◆ Dataset entries:
----------

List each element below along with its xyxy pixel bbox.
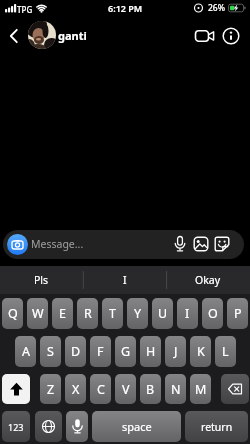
staticText: Z <box>47 381 55 398</box>
button[interactable]: B <box>140 374 161 404</box>
button[interactable]: L <box>215 336 236 367</box>
button[interactable]: Pls <box>0 266 83 294</box>
staticText: H <box>146 343 156 360</box>
button[interactable]: T <box>102 298 123 329</box>
button[interactable]: A <box>15 336 36 367</box>
staticText: E <box>59 305 66 322</box>
button[interactable]: K <box>190 336 211 367</box>
button[interactable]: H <box>140 336 161 367</box>
staticText: U <box>158 305 168 322</box>
staticText: O <box>208 305 218 322</box>
staticText: 26% <box>208 2 225 14</box>
staticText: F <box>97 343 104 360</box>
button[interactable]: F <box>90 336 111 367</box>
button[interactable] <box>193 236 209 252</box>
staticText: N <box>171 381 181 398</box>
button[interactable] <box>221 374 249 404</box>
staticText: B <box>146 381 155 398</box>
button[interactable]: W <box>27 298 48 329</box>
button[interactable] <box>192 26 218 46</box>
staticText: Q <box>8 305 18 322</box>
staticText: 6:12 PM <box>108 2 143 14</box>
staticText: Y <box>134 305 142 322</box>
button[interactable] <box>171 235 189 254</box>
button[interactable]: I <box>83 266 166 294</box>
button[interactable]: J <box>165 336 186 367</box>
button[interactable]: Okay <box>166 266 250 294</box>
button[interactable] <box>28 21 56 49</box>
staticText: X <box>72 381 80 398</box>
button[interactable]: Message... <box>3 230 244 259</box>
button[interactable]: 123 <box>2 411 30 442</box>
button[interactable]: I <box>177 298 198 329</box>
button[interactable] <box>7 234 28 255</box>
staticText: G <box>121 343 131 360</box>
button[interactable] <box>214 236 230 252</box>
button[interactable]: X <box>65 374 86 404</box>
staticText: A <box>22 343 30 360</box>
staticText: I <box>123 273 127 287</box>
staticText: I <box>185 305 190 322</box>
staticText: L <box>222 343 229 360</box>
button[interactable] <box>2 374 30 404</box>
staticText: S <box>47 343 54 360</box>
staticText: C <box>97 381 105 398</box>
button[interactable]: Y <box>127 298 148 329</box>
button[interactable]: return <box>185 411 248 442</box>
button[interactable] <box>35 411 62 442</box>
button[interactable]: space <box>92 411 181 442</box>
staticText: R <box>84 305 92 322</box>
button[interactable]: E <box>52 298 73 329</box>
staticText: Pls <box>34 273 49 287</box>
staticText: V <box>122 381 130 398</box>
staticText: W <box>32 305 44 322</box>
button[interactable]: V <box>115 374 136 404</box>
button[interactable] <box>66 411 88 442</box>
staticText: T <box>109 305 116 322</box>
staticText: M <box>195 381 207 398</box>
button[interactable]: S <box>40 336 61 367</box>
button[interactable]: M <box>190 374 211 404</box>
button[interactable]: U <box>152 298 173 329</box>
button[interactable] <box>221 26 241 46</box>
staticText: TPG <box>17 4 33 15</box>
staticText: D <box>71 343 81 360</box>
button[interactable]: G <box>115 336 136 367</box>
button[interactable]: O <box>202 298 223 329</box>
button[interactable]: Q <box>2 298 23 329</box>
button[interactable] <box>4 26 24 46</box>
staticText: K <box>197 343 205 360</box>
staticText: Okay <box>195 273 221 287</box>
staticText: space <box>122 419 152 434</box>
staticText: P <box>234 305 242 322</box>
button[interactable]: P <box>227 298 248 329</box>
staticText: Message... <box>31 237 84 251</box>
staticText: ganti <box>58 28 87 43</box>
button[interactable] <box>2 374 30 404</box>
button[interactable]: D <box>65 336 86 367</box>
button[interactable]: C <box>90 374 111 404</box>
staticText: return <box>201 420 233 434</box>
button[interactable]: R <box>77 298 98 329</box>
button[interactable]: N <box>165 374 186 404</box>
staticText: J <box>174 343 178 360</box>
staticText: 123 <box>8 421 24 433</box>
button[interactable]: Z <box>40 374 61 404</box>
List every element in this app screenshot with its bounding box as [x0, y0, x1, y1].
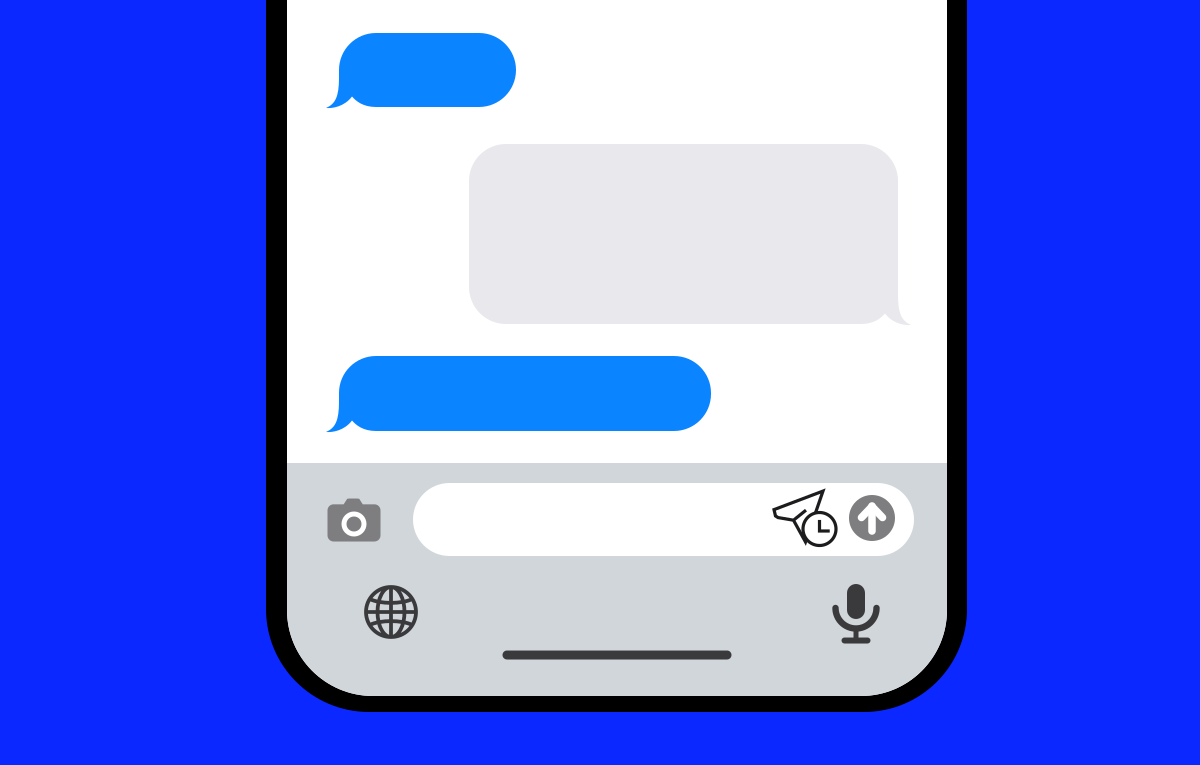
button[interactable]: Switch keyboard: [357, 578, 425, 646]
button[interactable]: Send later: [761, 483, 837, 551]
button[interactable]: Camera: [323, 495, 385, 547]
button[interactable]: Send: [846, 492, 898, 544]
button[interactable]: Dictate: [828, 579, 884, 645]
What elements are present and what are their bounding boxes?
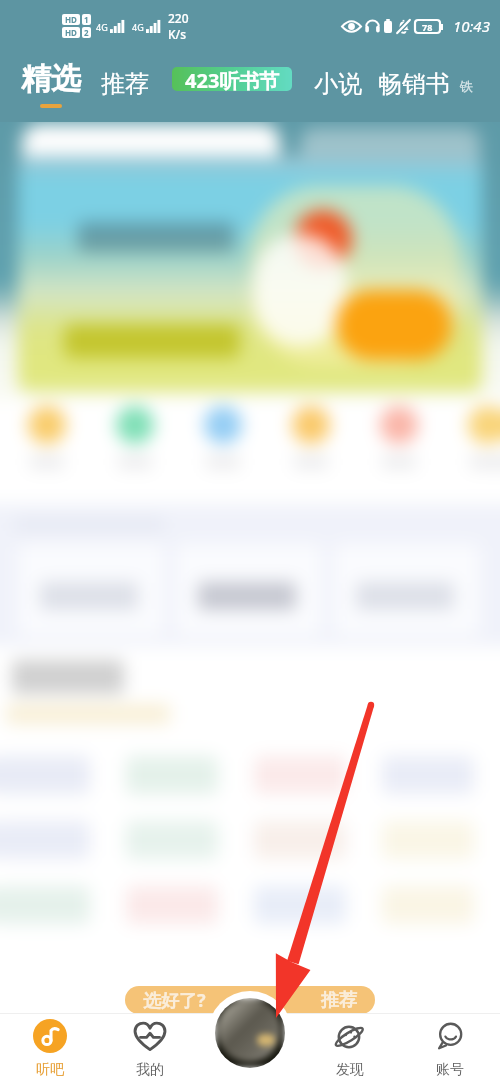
staticText: 精选 [21, 60, 81, 98]
other: 我的 [133, 1019, 167, 1053]
staticText: 选好了? [143, 988, 206, 1013]
button[interactable]: 小说 [314, 69, 362, 99]
staticText: 4G [132, 21, 144, 33]
button[interactable]: 推荐 [101, 69, 149, 99]
button[interactable]: 账号 [400, 1013, 500, 1084]
staticText: 推荐 [101, 69, 149, 99]
staticText: HD [65, 27, 77, 38]
button[interactable]: 铁 [460, 78, 473, 94]
staticText: 1 [84, 14, 89, 25]
staticText: 账号 [436, 1061, 464, 1079]
button[interactable]: 发现 [300, 1013, 400, 1084]
staticText: 我的 [136, 1061, 164, 1079]
other: 听吧 [33, 1019, 67, 1053]
staticText: HD [65, 14, 77, 25]
button[interactable]: 精选 [21, 60, 81, 108]
staticText: 220 [168, 10, 189, 26]
button[interactable]: 选好了? [125, 986, 375, 1014]
staticText: 4G [96, 21, 108, 33]
button[interactable]: 听吧 [0, 1013, 100, 1084]
staticText: 发现 [336, 1061, 364, 1079]
staticText: 畅销书 [378, 69, 450, 99]
staticText: 423听书节 [185, 67, 280, 91]
button[interactable]: 423听书节 [172, 67, 292, 91]
button[interactable]: 畅销书 [378, 69, 450, 99]
other: 账号 [433, 1019, 467, 1053]
staticText: 2 [84, 27, 89, 38]
staticText: 78 [422, 21, 433, 33]
staticText: 小说 [314, 69, 362, 99]
staticText: 10:43 [453, 16, 490, 36]
staticText: 推荐 [321, 989, 357, 1012]
other: 发现 [333, 1019, 367, 1053]
button[interactable]: Play [208, 991, 292, 1075]
staticText: K/s [168, 26, 187, 42]
staticText: 铁 [460, 78, 473, 94]
button[interactable]: 我的 [100, 1013, 200, 1084]
staticText: 听吧 [36, 1061, 64, 1079]
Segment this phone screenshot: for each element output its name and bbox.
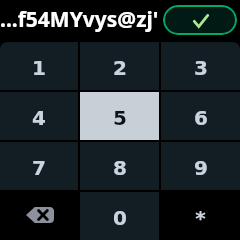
button[interactable]: 0 [80, 192, 159, 240]
button[interactable]: 7 [0, 142, 78, 190]
button[interactable]: Confirm [163, 5, 237, 35]
staticText: 1 [32, 56, 46, 79]
button[interactable]: 8 [80, 142, 159, 190]
staticText: ...f54MYvys@zj' [0, 5, 159, 34]
button[interactable]: * [161, 192, 240, 240]
staticText: 6 [194, 106, 208, 129]
staticText: 9 [194, 156, 208, 179]
staticText: 8 [113, 156, 127, 179]
button[interactable]: 3 [161, 42, 240, 90]
staticText: 3 [194, 56, 208, 79]
staticText: 0 [113, 206, 127, 229]
button[interactable]: ...f54MYvys@zj' [0, 0, 162, 42]
button[interactable]: 9 [161, 142, 240, 190]
button[interactable]: 2 [80, 42, 159, 90]
button[interactable]: 5 [80, 92, 159, 140]
staticText: 2 [113, 56, 127, 79]
button[interactable]: 6 [161, 92, 240, 140]
staticText: 5 [113, 106, 127, 129]
staticText: * [195, 206, 206, 229]
button[interactable]: 4 [0, 92, 78, 140]
staticText: 7 [32, 156, 46, 179]
button[interactable]: Backspace [0, 192, 78, 240]
button[interactable]: 1 [0, 42, 78, 90]
staticText: 4 [32, 106, 46, 129]
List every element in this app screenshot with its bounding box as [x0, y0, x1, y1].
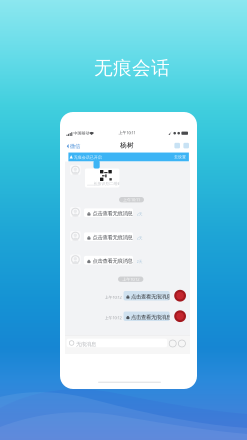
button[interactable]: 点击查看无痕消息 — [84, 232, 133, 241]
button[interactable]: More — [178, 340, 185, 347]
staticText: 点击查看无痕消息 — [92, 234, 132, 241]
staticText: 点击查看无痕消息 — [92, 210, 132, 217]
button[interactable]: 点击查看无痕消息 — [84, 256, 133, 264]
staticText: 点击查看无痕消息 — [131, 314, 171, 321]
staticText: 2天 — [136, 259, 142, 264]
button[interactable]: 无痕消息 — [67, 339, 167, 347]
button[interactable]: Video call — [174, 143, 180, 148]
button[interactable]: 点击查看无痕消息 — [124, 291, 170, 300]
button[interactable]: 长按识别二维码 — [85, 168, 119, 188]
staticText: 上午10:11 — [118, 130, 135, 135]
staticText: 上午10:12 — [104, 315, 122, 320]
button[interactable]: Emoji — [169, 340, 176, 347]
button[interactable]: 点击查看无痕消息 — [84, 208, 133, 217]
staticText: 无痕会话已开启 — [74, 155, 102, 160]
staticText: 2天 — [136, 235, 142, 241]
staticText: 上午10:11 — [123, 197, 140, 202]
staticText: 上午10:12 — [104, 294, 122, 300]
button[interactable]: 无痕会话已开启 — [68, 152, 189, 162]
staticText: 点击查看无痕消息 — [92, 258, 132, 264]
staticText: 杨树 — [120, 141, 134, 149]
staticText: 无痕会话 — [94, 56, 170, 79]
button[interactable]: 点击查看无痕消息 — [124, 312, 170, 321]
staticText: 微信 — [70, 143, 80, 150]
staticText: 中国移动 — [73, 131, 89, 136]
staticText: 长按识别二维码 — [94, 181, 122, 186]
staticText: 上午10:12 — [122, 276, 139, 282]
staticText: 去设置 — [174, 154, 186, 159]
staticText: 点击查看无痕消息 — [131, 294, 171, 300]
button[interactable]: 微信 — [66, 142, 84, 150]
staticText: 无痕消息 — [76, 341, 96, 348]
staticText: 2天 — [136, 211, 142, 217]
button[interactable]: Chat info — [183, 143, 189, 148]
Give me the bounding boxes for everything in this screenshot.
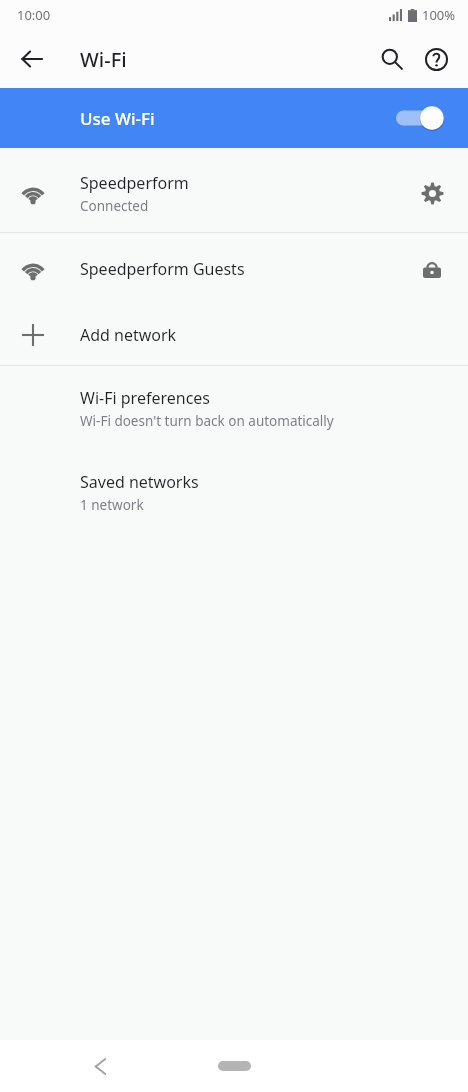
staticText: Add network — [80, 324, 177, 346]
button[interactable]: Back — [8, 35, 56, 83]
button[interactable]: Search — [370, 37, 414, 81]
button[interactable]: Speedperform — [0, 154, 468, 232]
staticText: Wi-Fi doesn't turn back on automatically — [80, 412, 334, 430]
button[interactable]: Saved networks — [0, 450, 468, 534]
staticText: 100% — [422, 6, 456, 24]
staticText: Wi-Fi preferences — [80, 387, 211, 409]
staticText: 1 network — [80, 496, 144, 514]
button[interactable]: Use Wi-Fi — [0, 88, 468, 148]
staticText: Use Wi-Fi — [80, 107, 155, 130]
button[interactable]: Wi-Fi preferences — [0, 366, 468, 450]
button[interactable]: Add network — [0, 305, 468, 365]
staticText: 10:00 — [17, 6, 51, 24]
staticText: Saved networks — [80, 471, 199, 493]
button[interactable]: Home — [204, 1049, 264, 1083]
staticText: Speedperform Guests — [80, 258, 245, 280]
staticText: Connected — [80, 197, 149, 215]
button[interactable]: Network settings — [410, 171, 454, 215]
staticText: Wi-Fi — [80, 46, 127, 73]
button[interactable]: Help — [414, 37, 458, 81]
button[interactable]: Back — [78, 1043, 124, 1089]
button[interactable]: Speedperform Guests — [0, 233, 468, 305]
staticText: Speedperform — [80, 172, 189, 194]
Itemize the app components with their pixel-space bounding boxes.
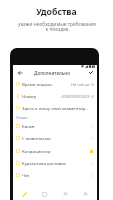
button[interactable]: Багаж (13, 120, 97, 132)
staticText: На сейчас (71, 82, 90, 87)
button[interactable]: Back (14, 67, 25, 78)
staticText: Опции (16, 115, 28, 120)
button[interactable]: Trips (35, 185, 54, 200)
button[interactable]: Done (85, 67, 96, 78)
button[interactable]: Курьерская доставка (13, 157, 97, 169)
staticText: Удобства (36, 6, 77, 18)
button[interactable]: Profile (56, 185, 75, 200)
button[interactable]: Номер (13, 90, 97, 102)
button[interactable]: Здесь я пишу свой комментар... (13, 102, 97, 114)
staticText: Номер (22, 93, 37, 99)
staticText: С животными (22, 135, 51, 141)
staticText: +380XXXXXXXXX (60, 94, 90, 99)
button[interactable]: Кондиционер (13, 145, 97, 157)
staticText: Кондиционер (22, 148, 51, 154)
staticText: Курьерская доставка (22, 160, 66, 166)
button[interactable]: Чек (13, 169, 97, 181)
staticText: Дополнительно (34, 70, 71, 76)
staticText: Чек (22, 172, 30, 178)
staticText: Багаж (22, 123, 35, 129)
button[interactable]: Время подачи (13, 78, 97, 90)
staticText: укажи необходимые требования к поездке (18, 21, 96, 33)
button[interactable]: More (76, 185, 95, 200)
button[interactable]: Order a ride (15, 185, 34, 200)
button[interactable]: С животными (13, 132, 97, 144)
staticText: Время подачи (22, 81, 52, 87)
staticText: Здесь я пишу свой комментар... (22, 105, 89, 111)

----------

◆ Goal of the exercise:
When a line above includes the word "Багаж", please list that line.

◆ Output:
button[interactable]: Багаж (13, 120, 97, 132)
staticText: Багаж (22, 123, 35, 129)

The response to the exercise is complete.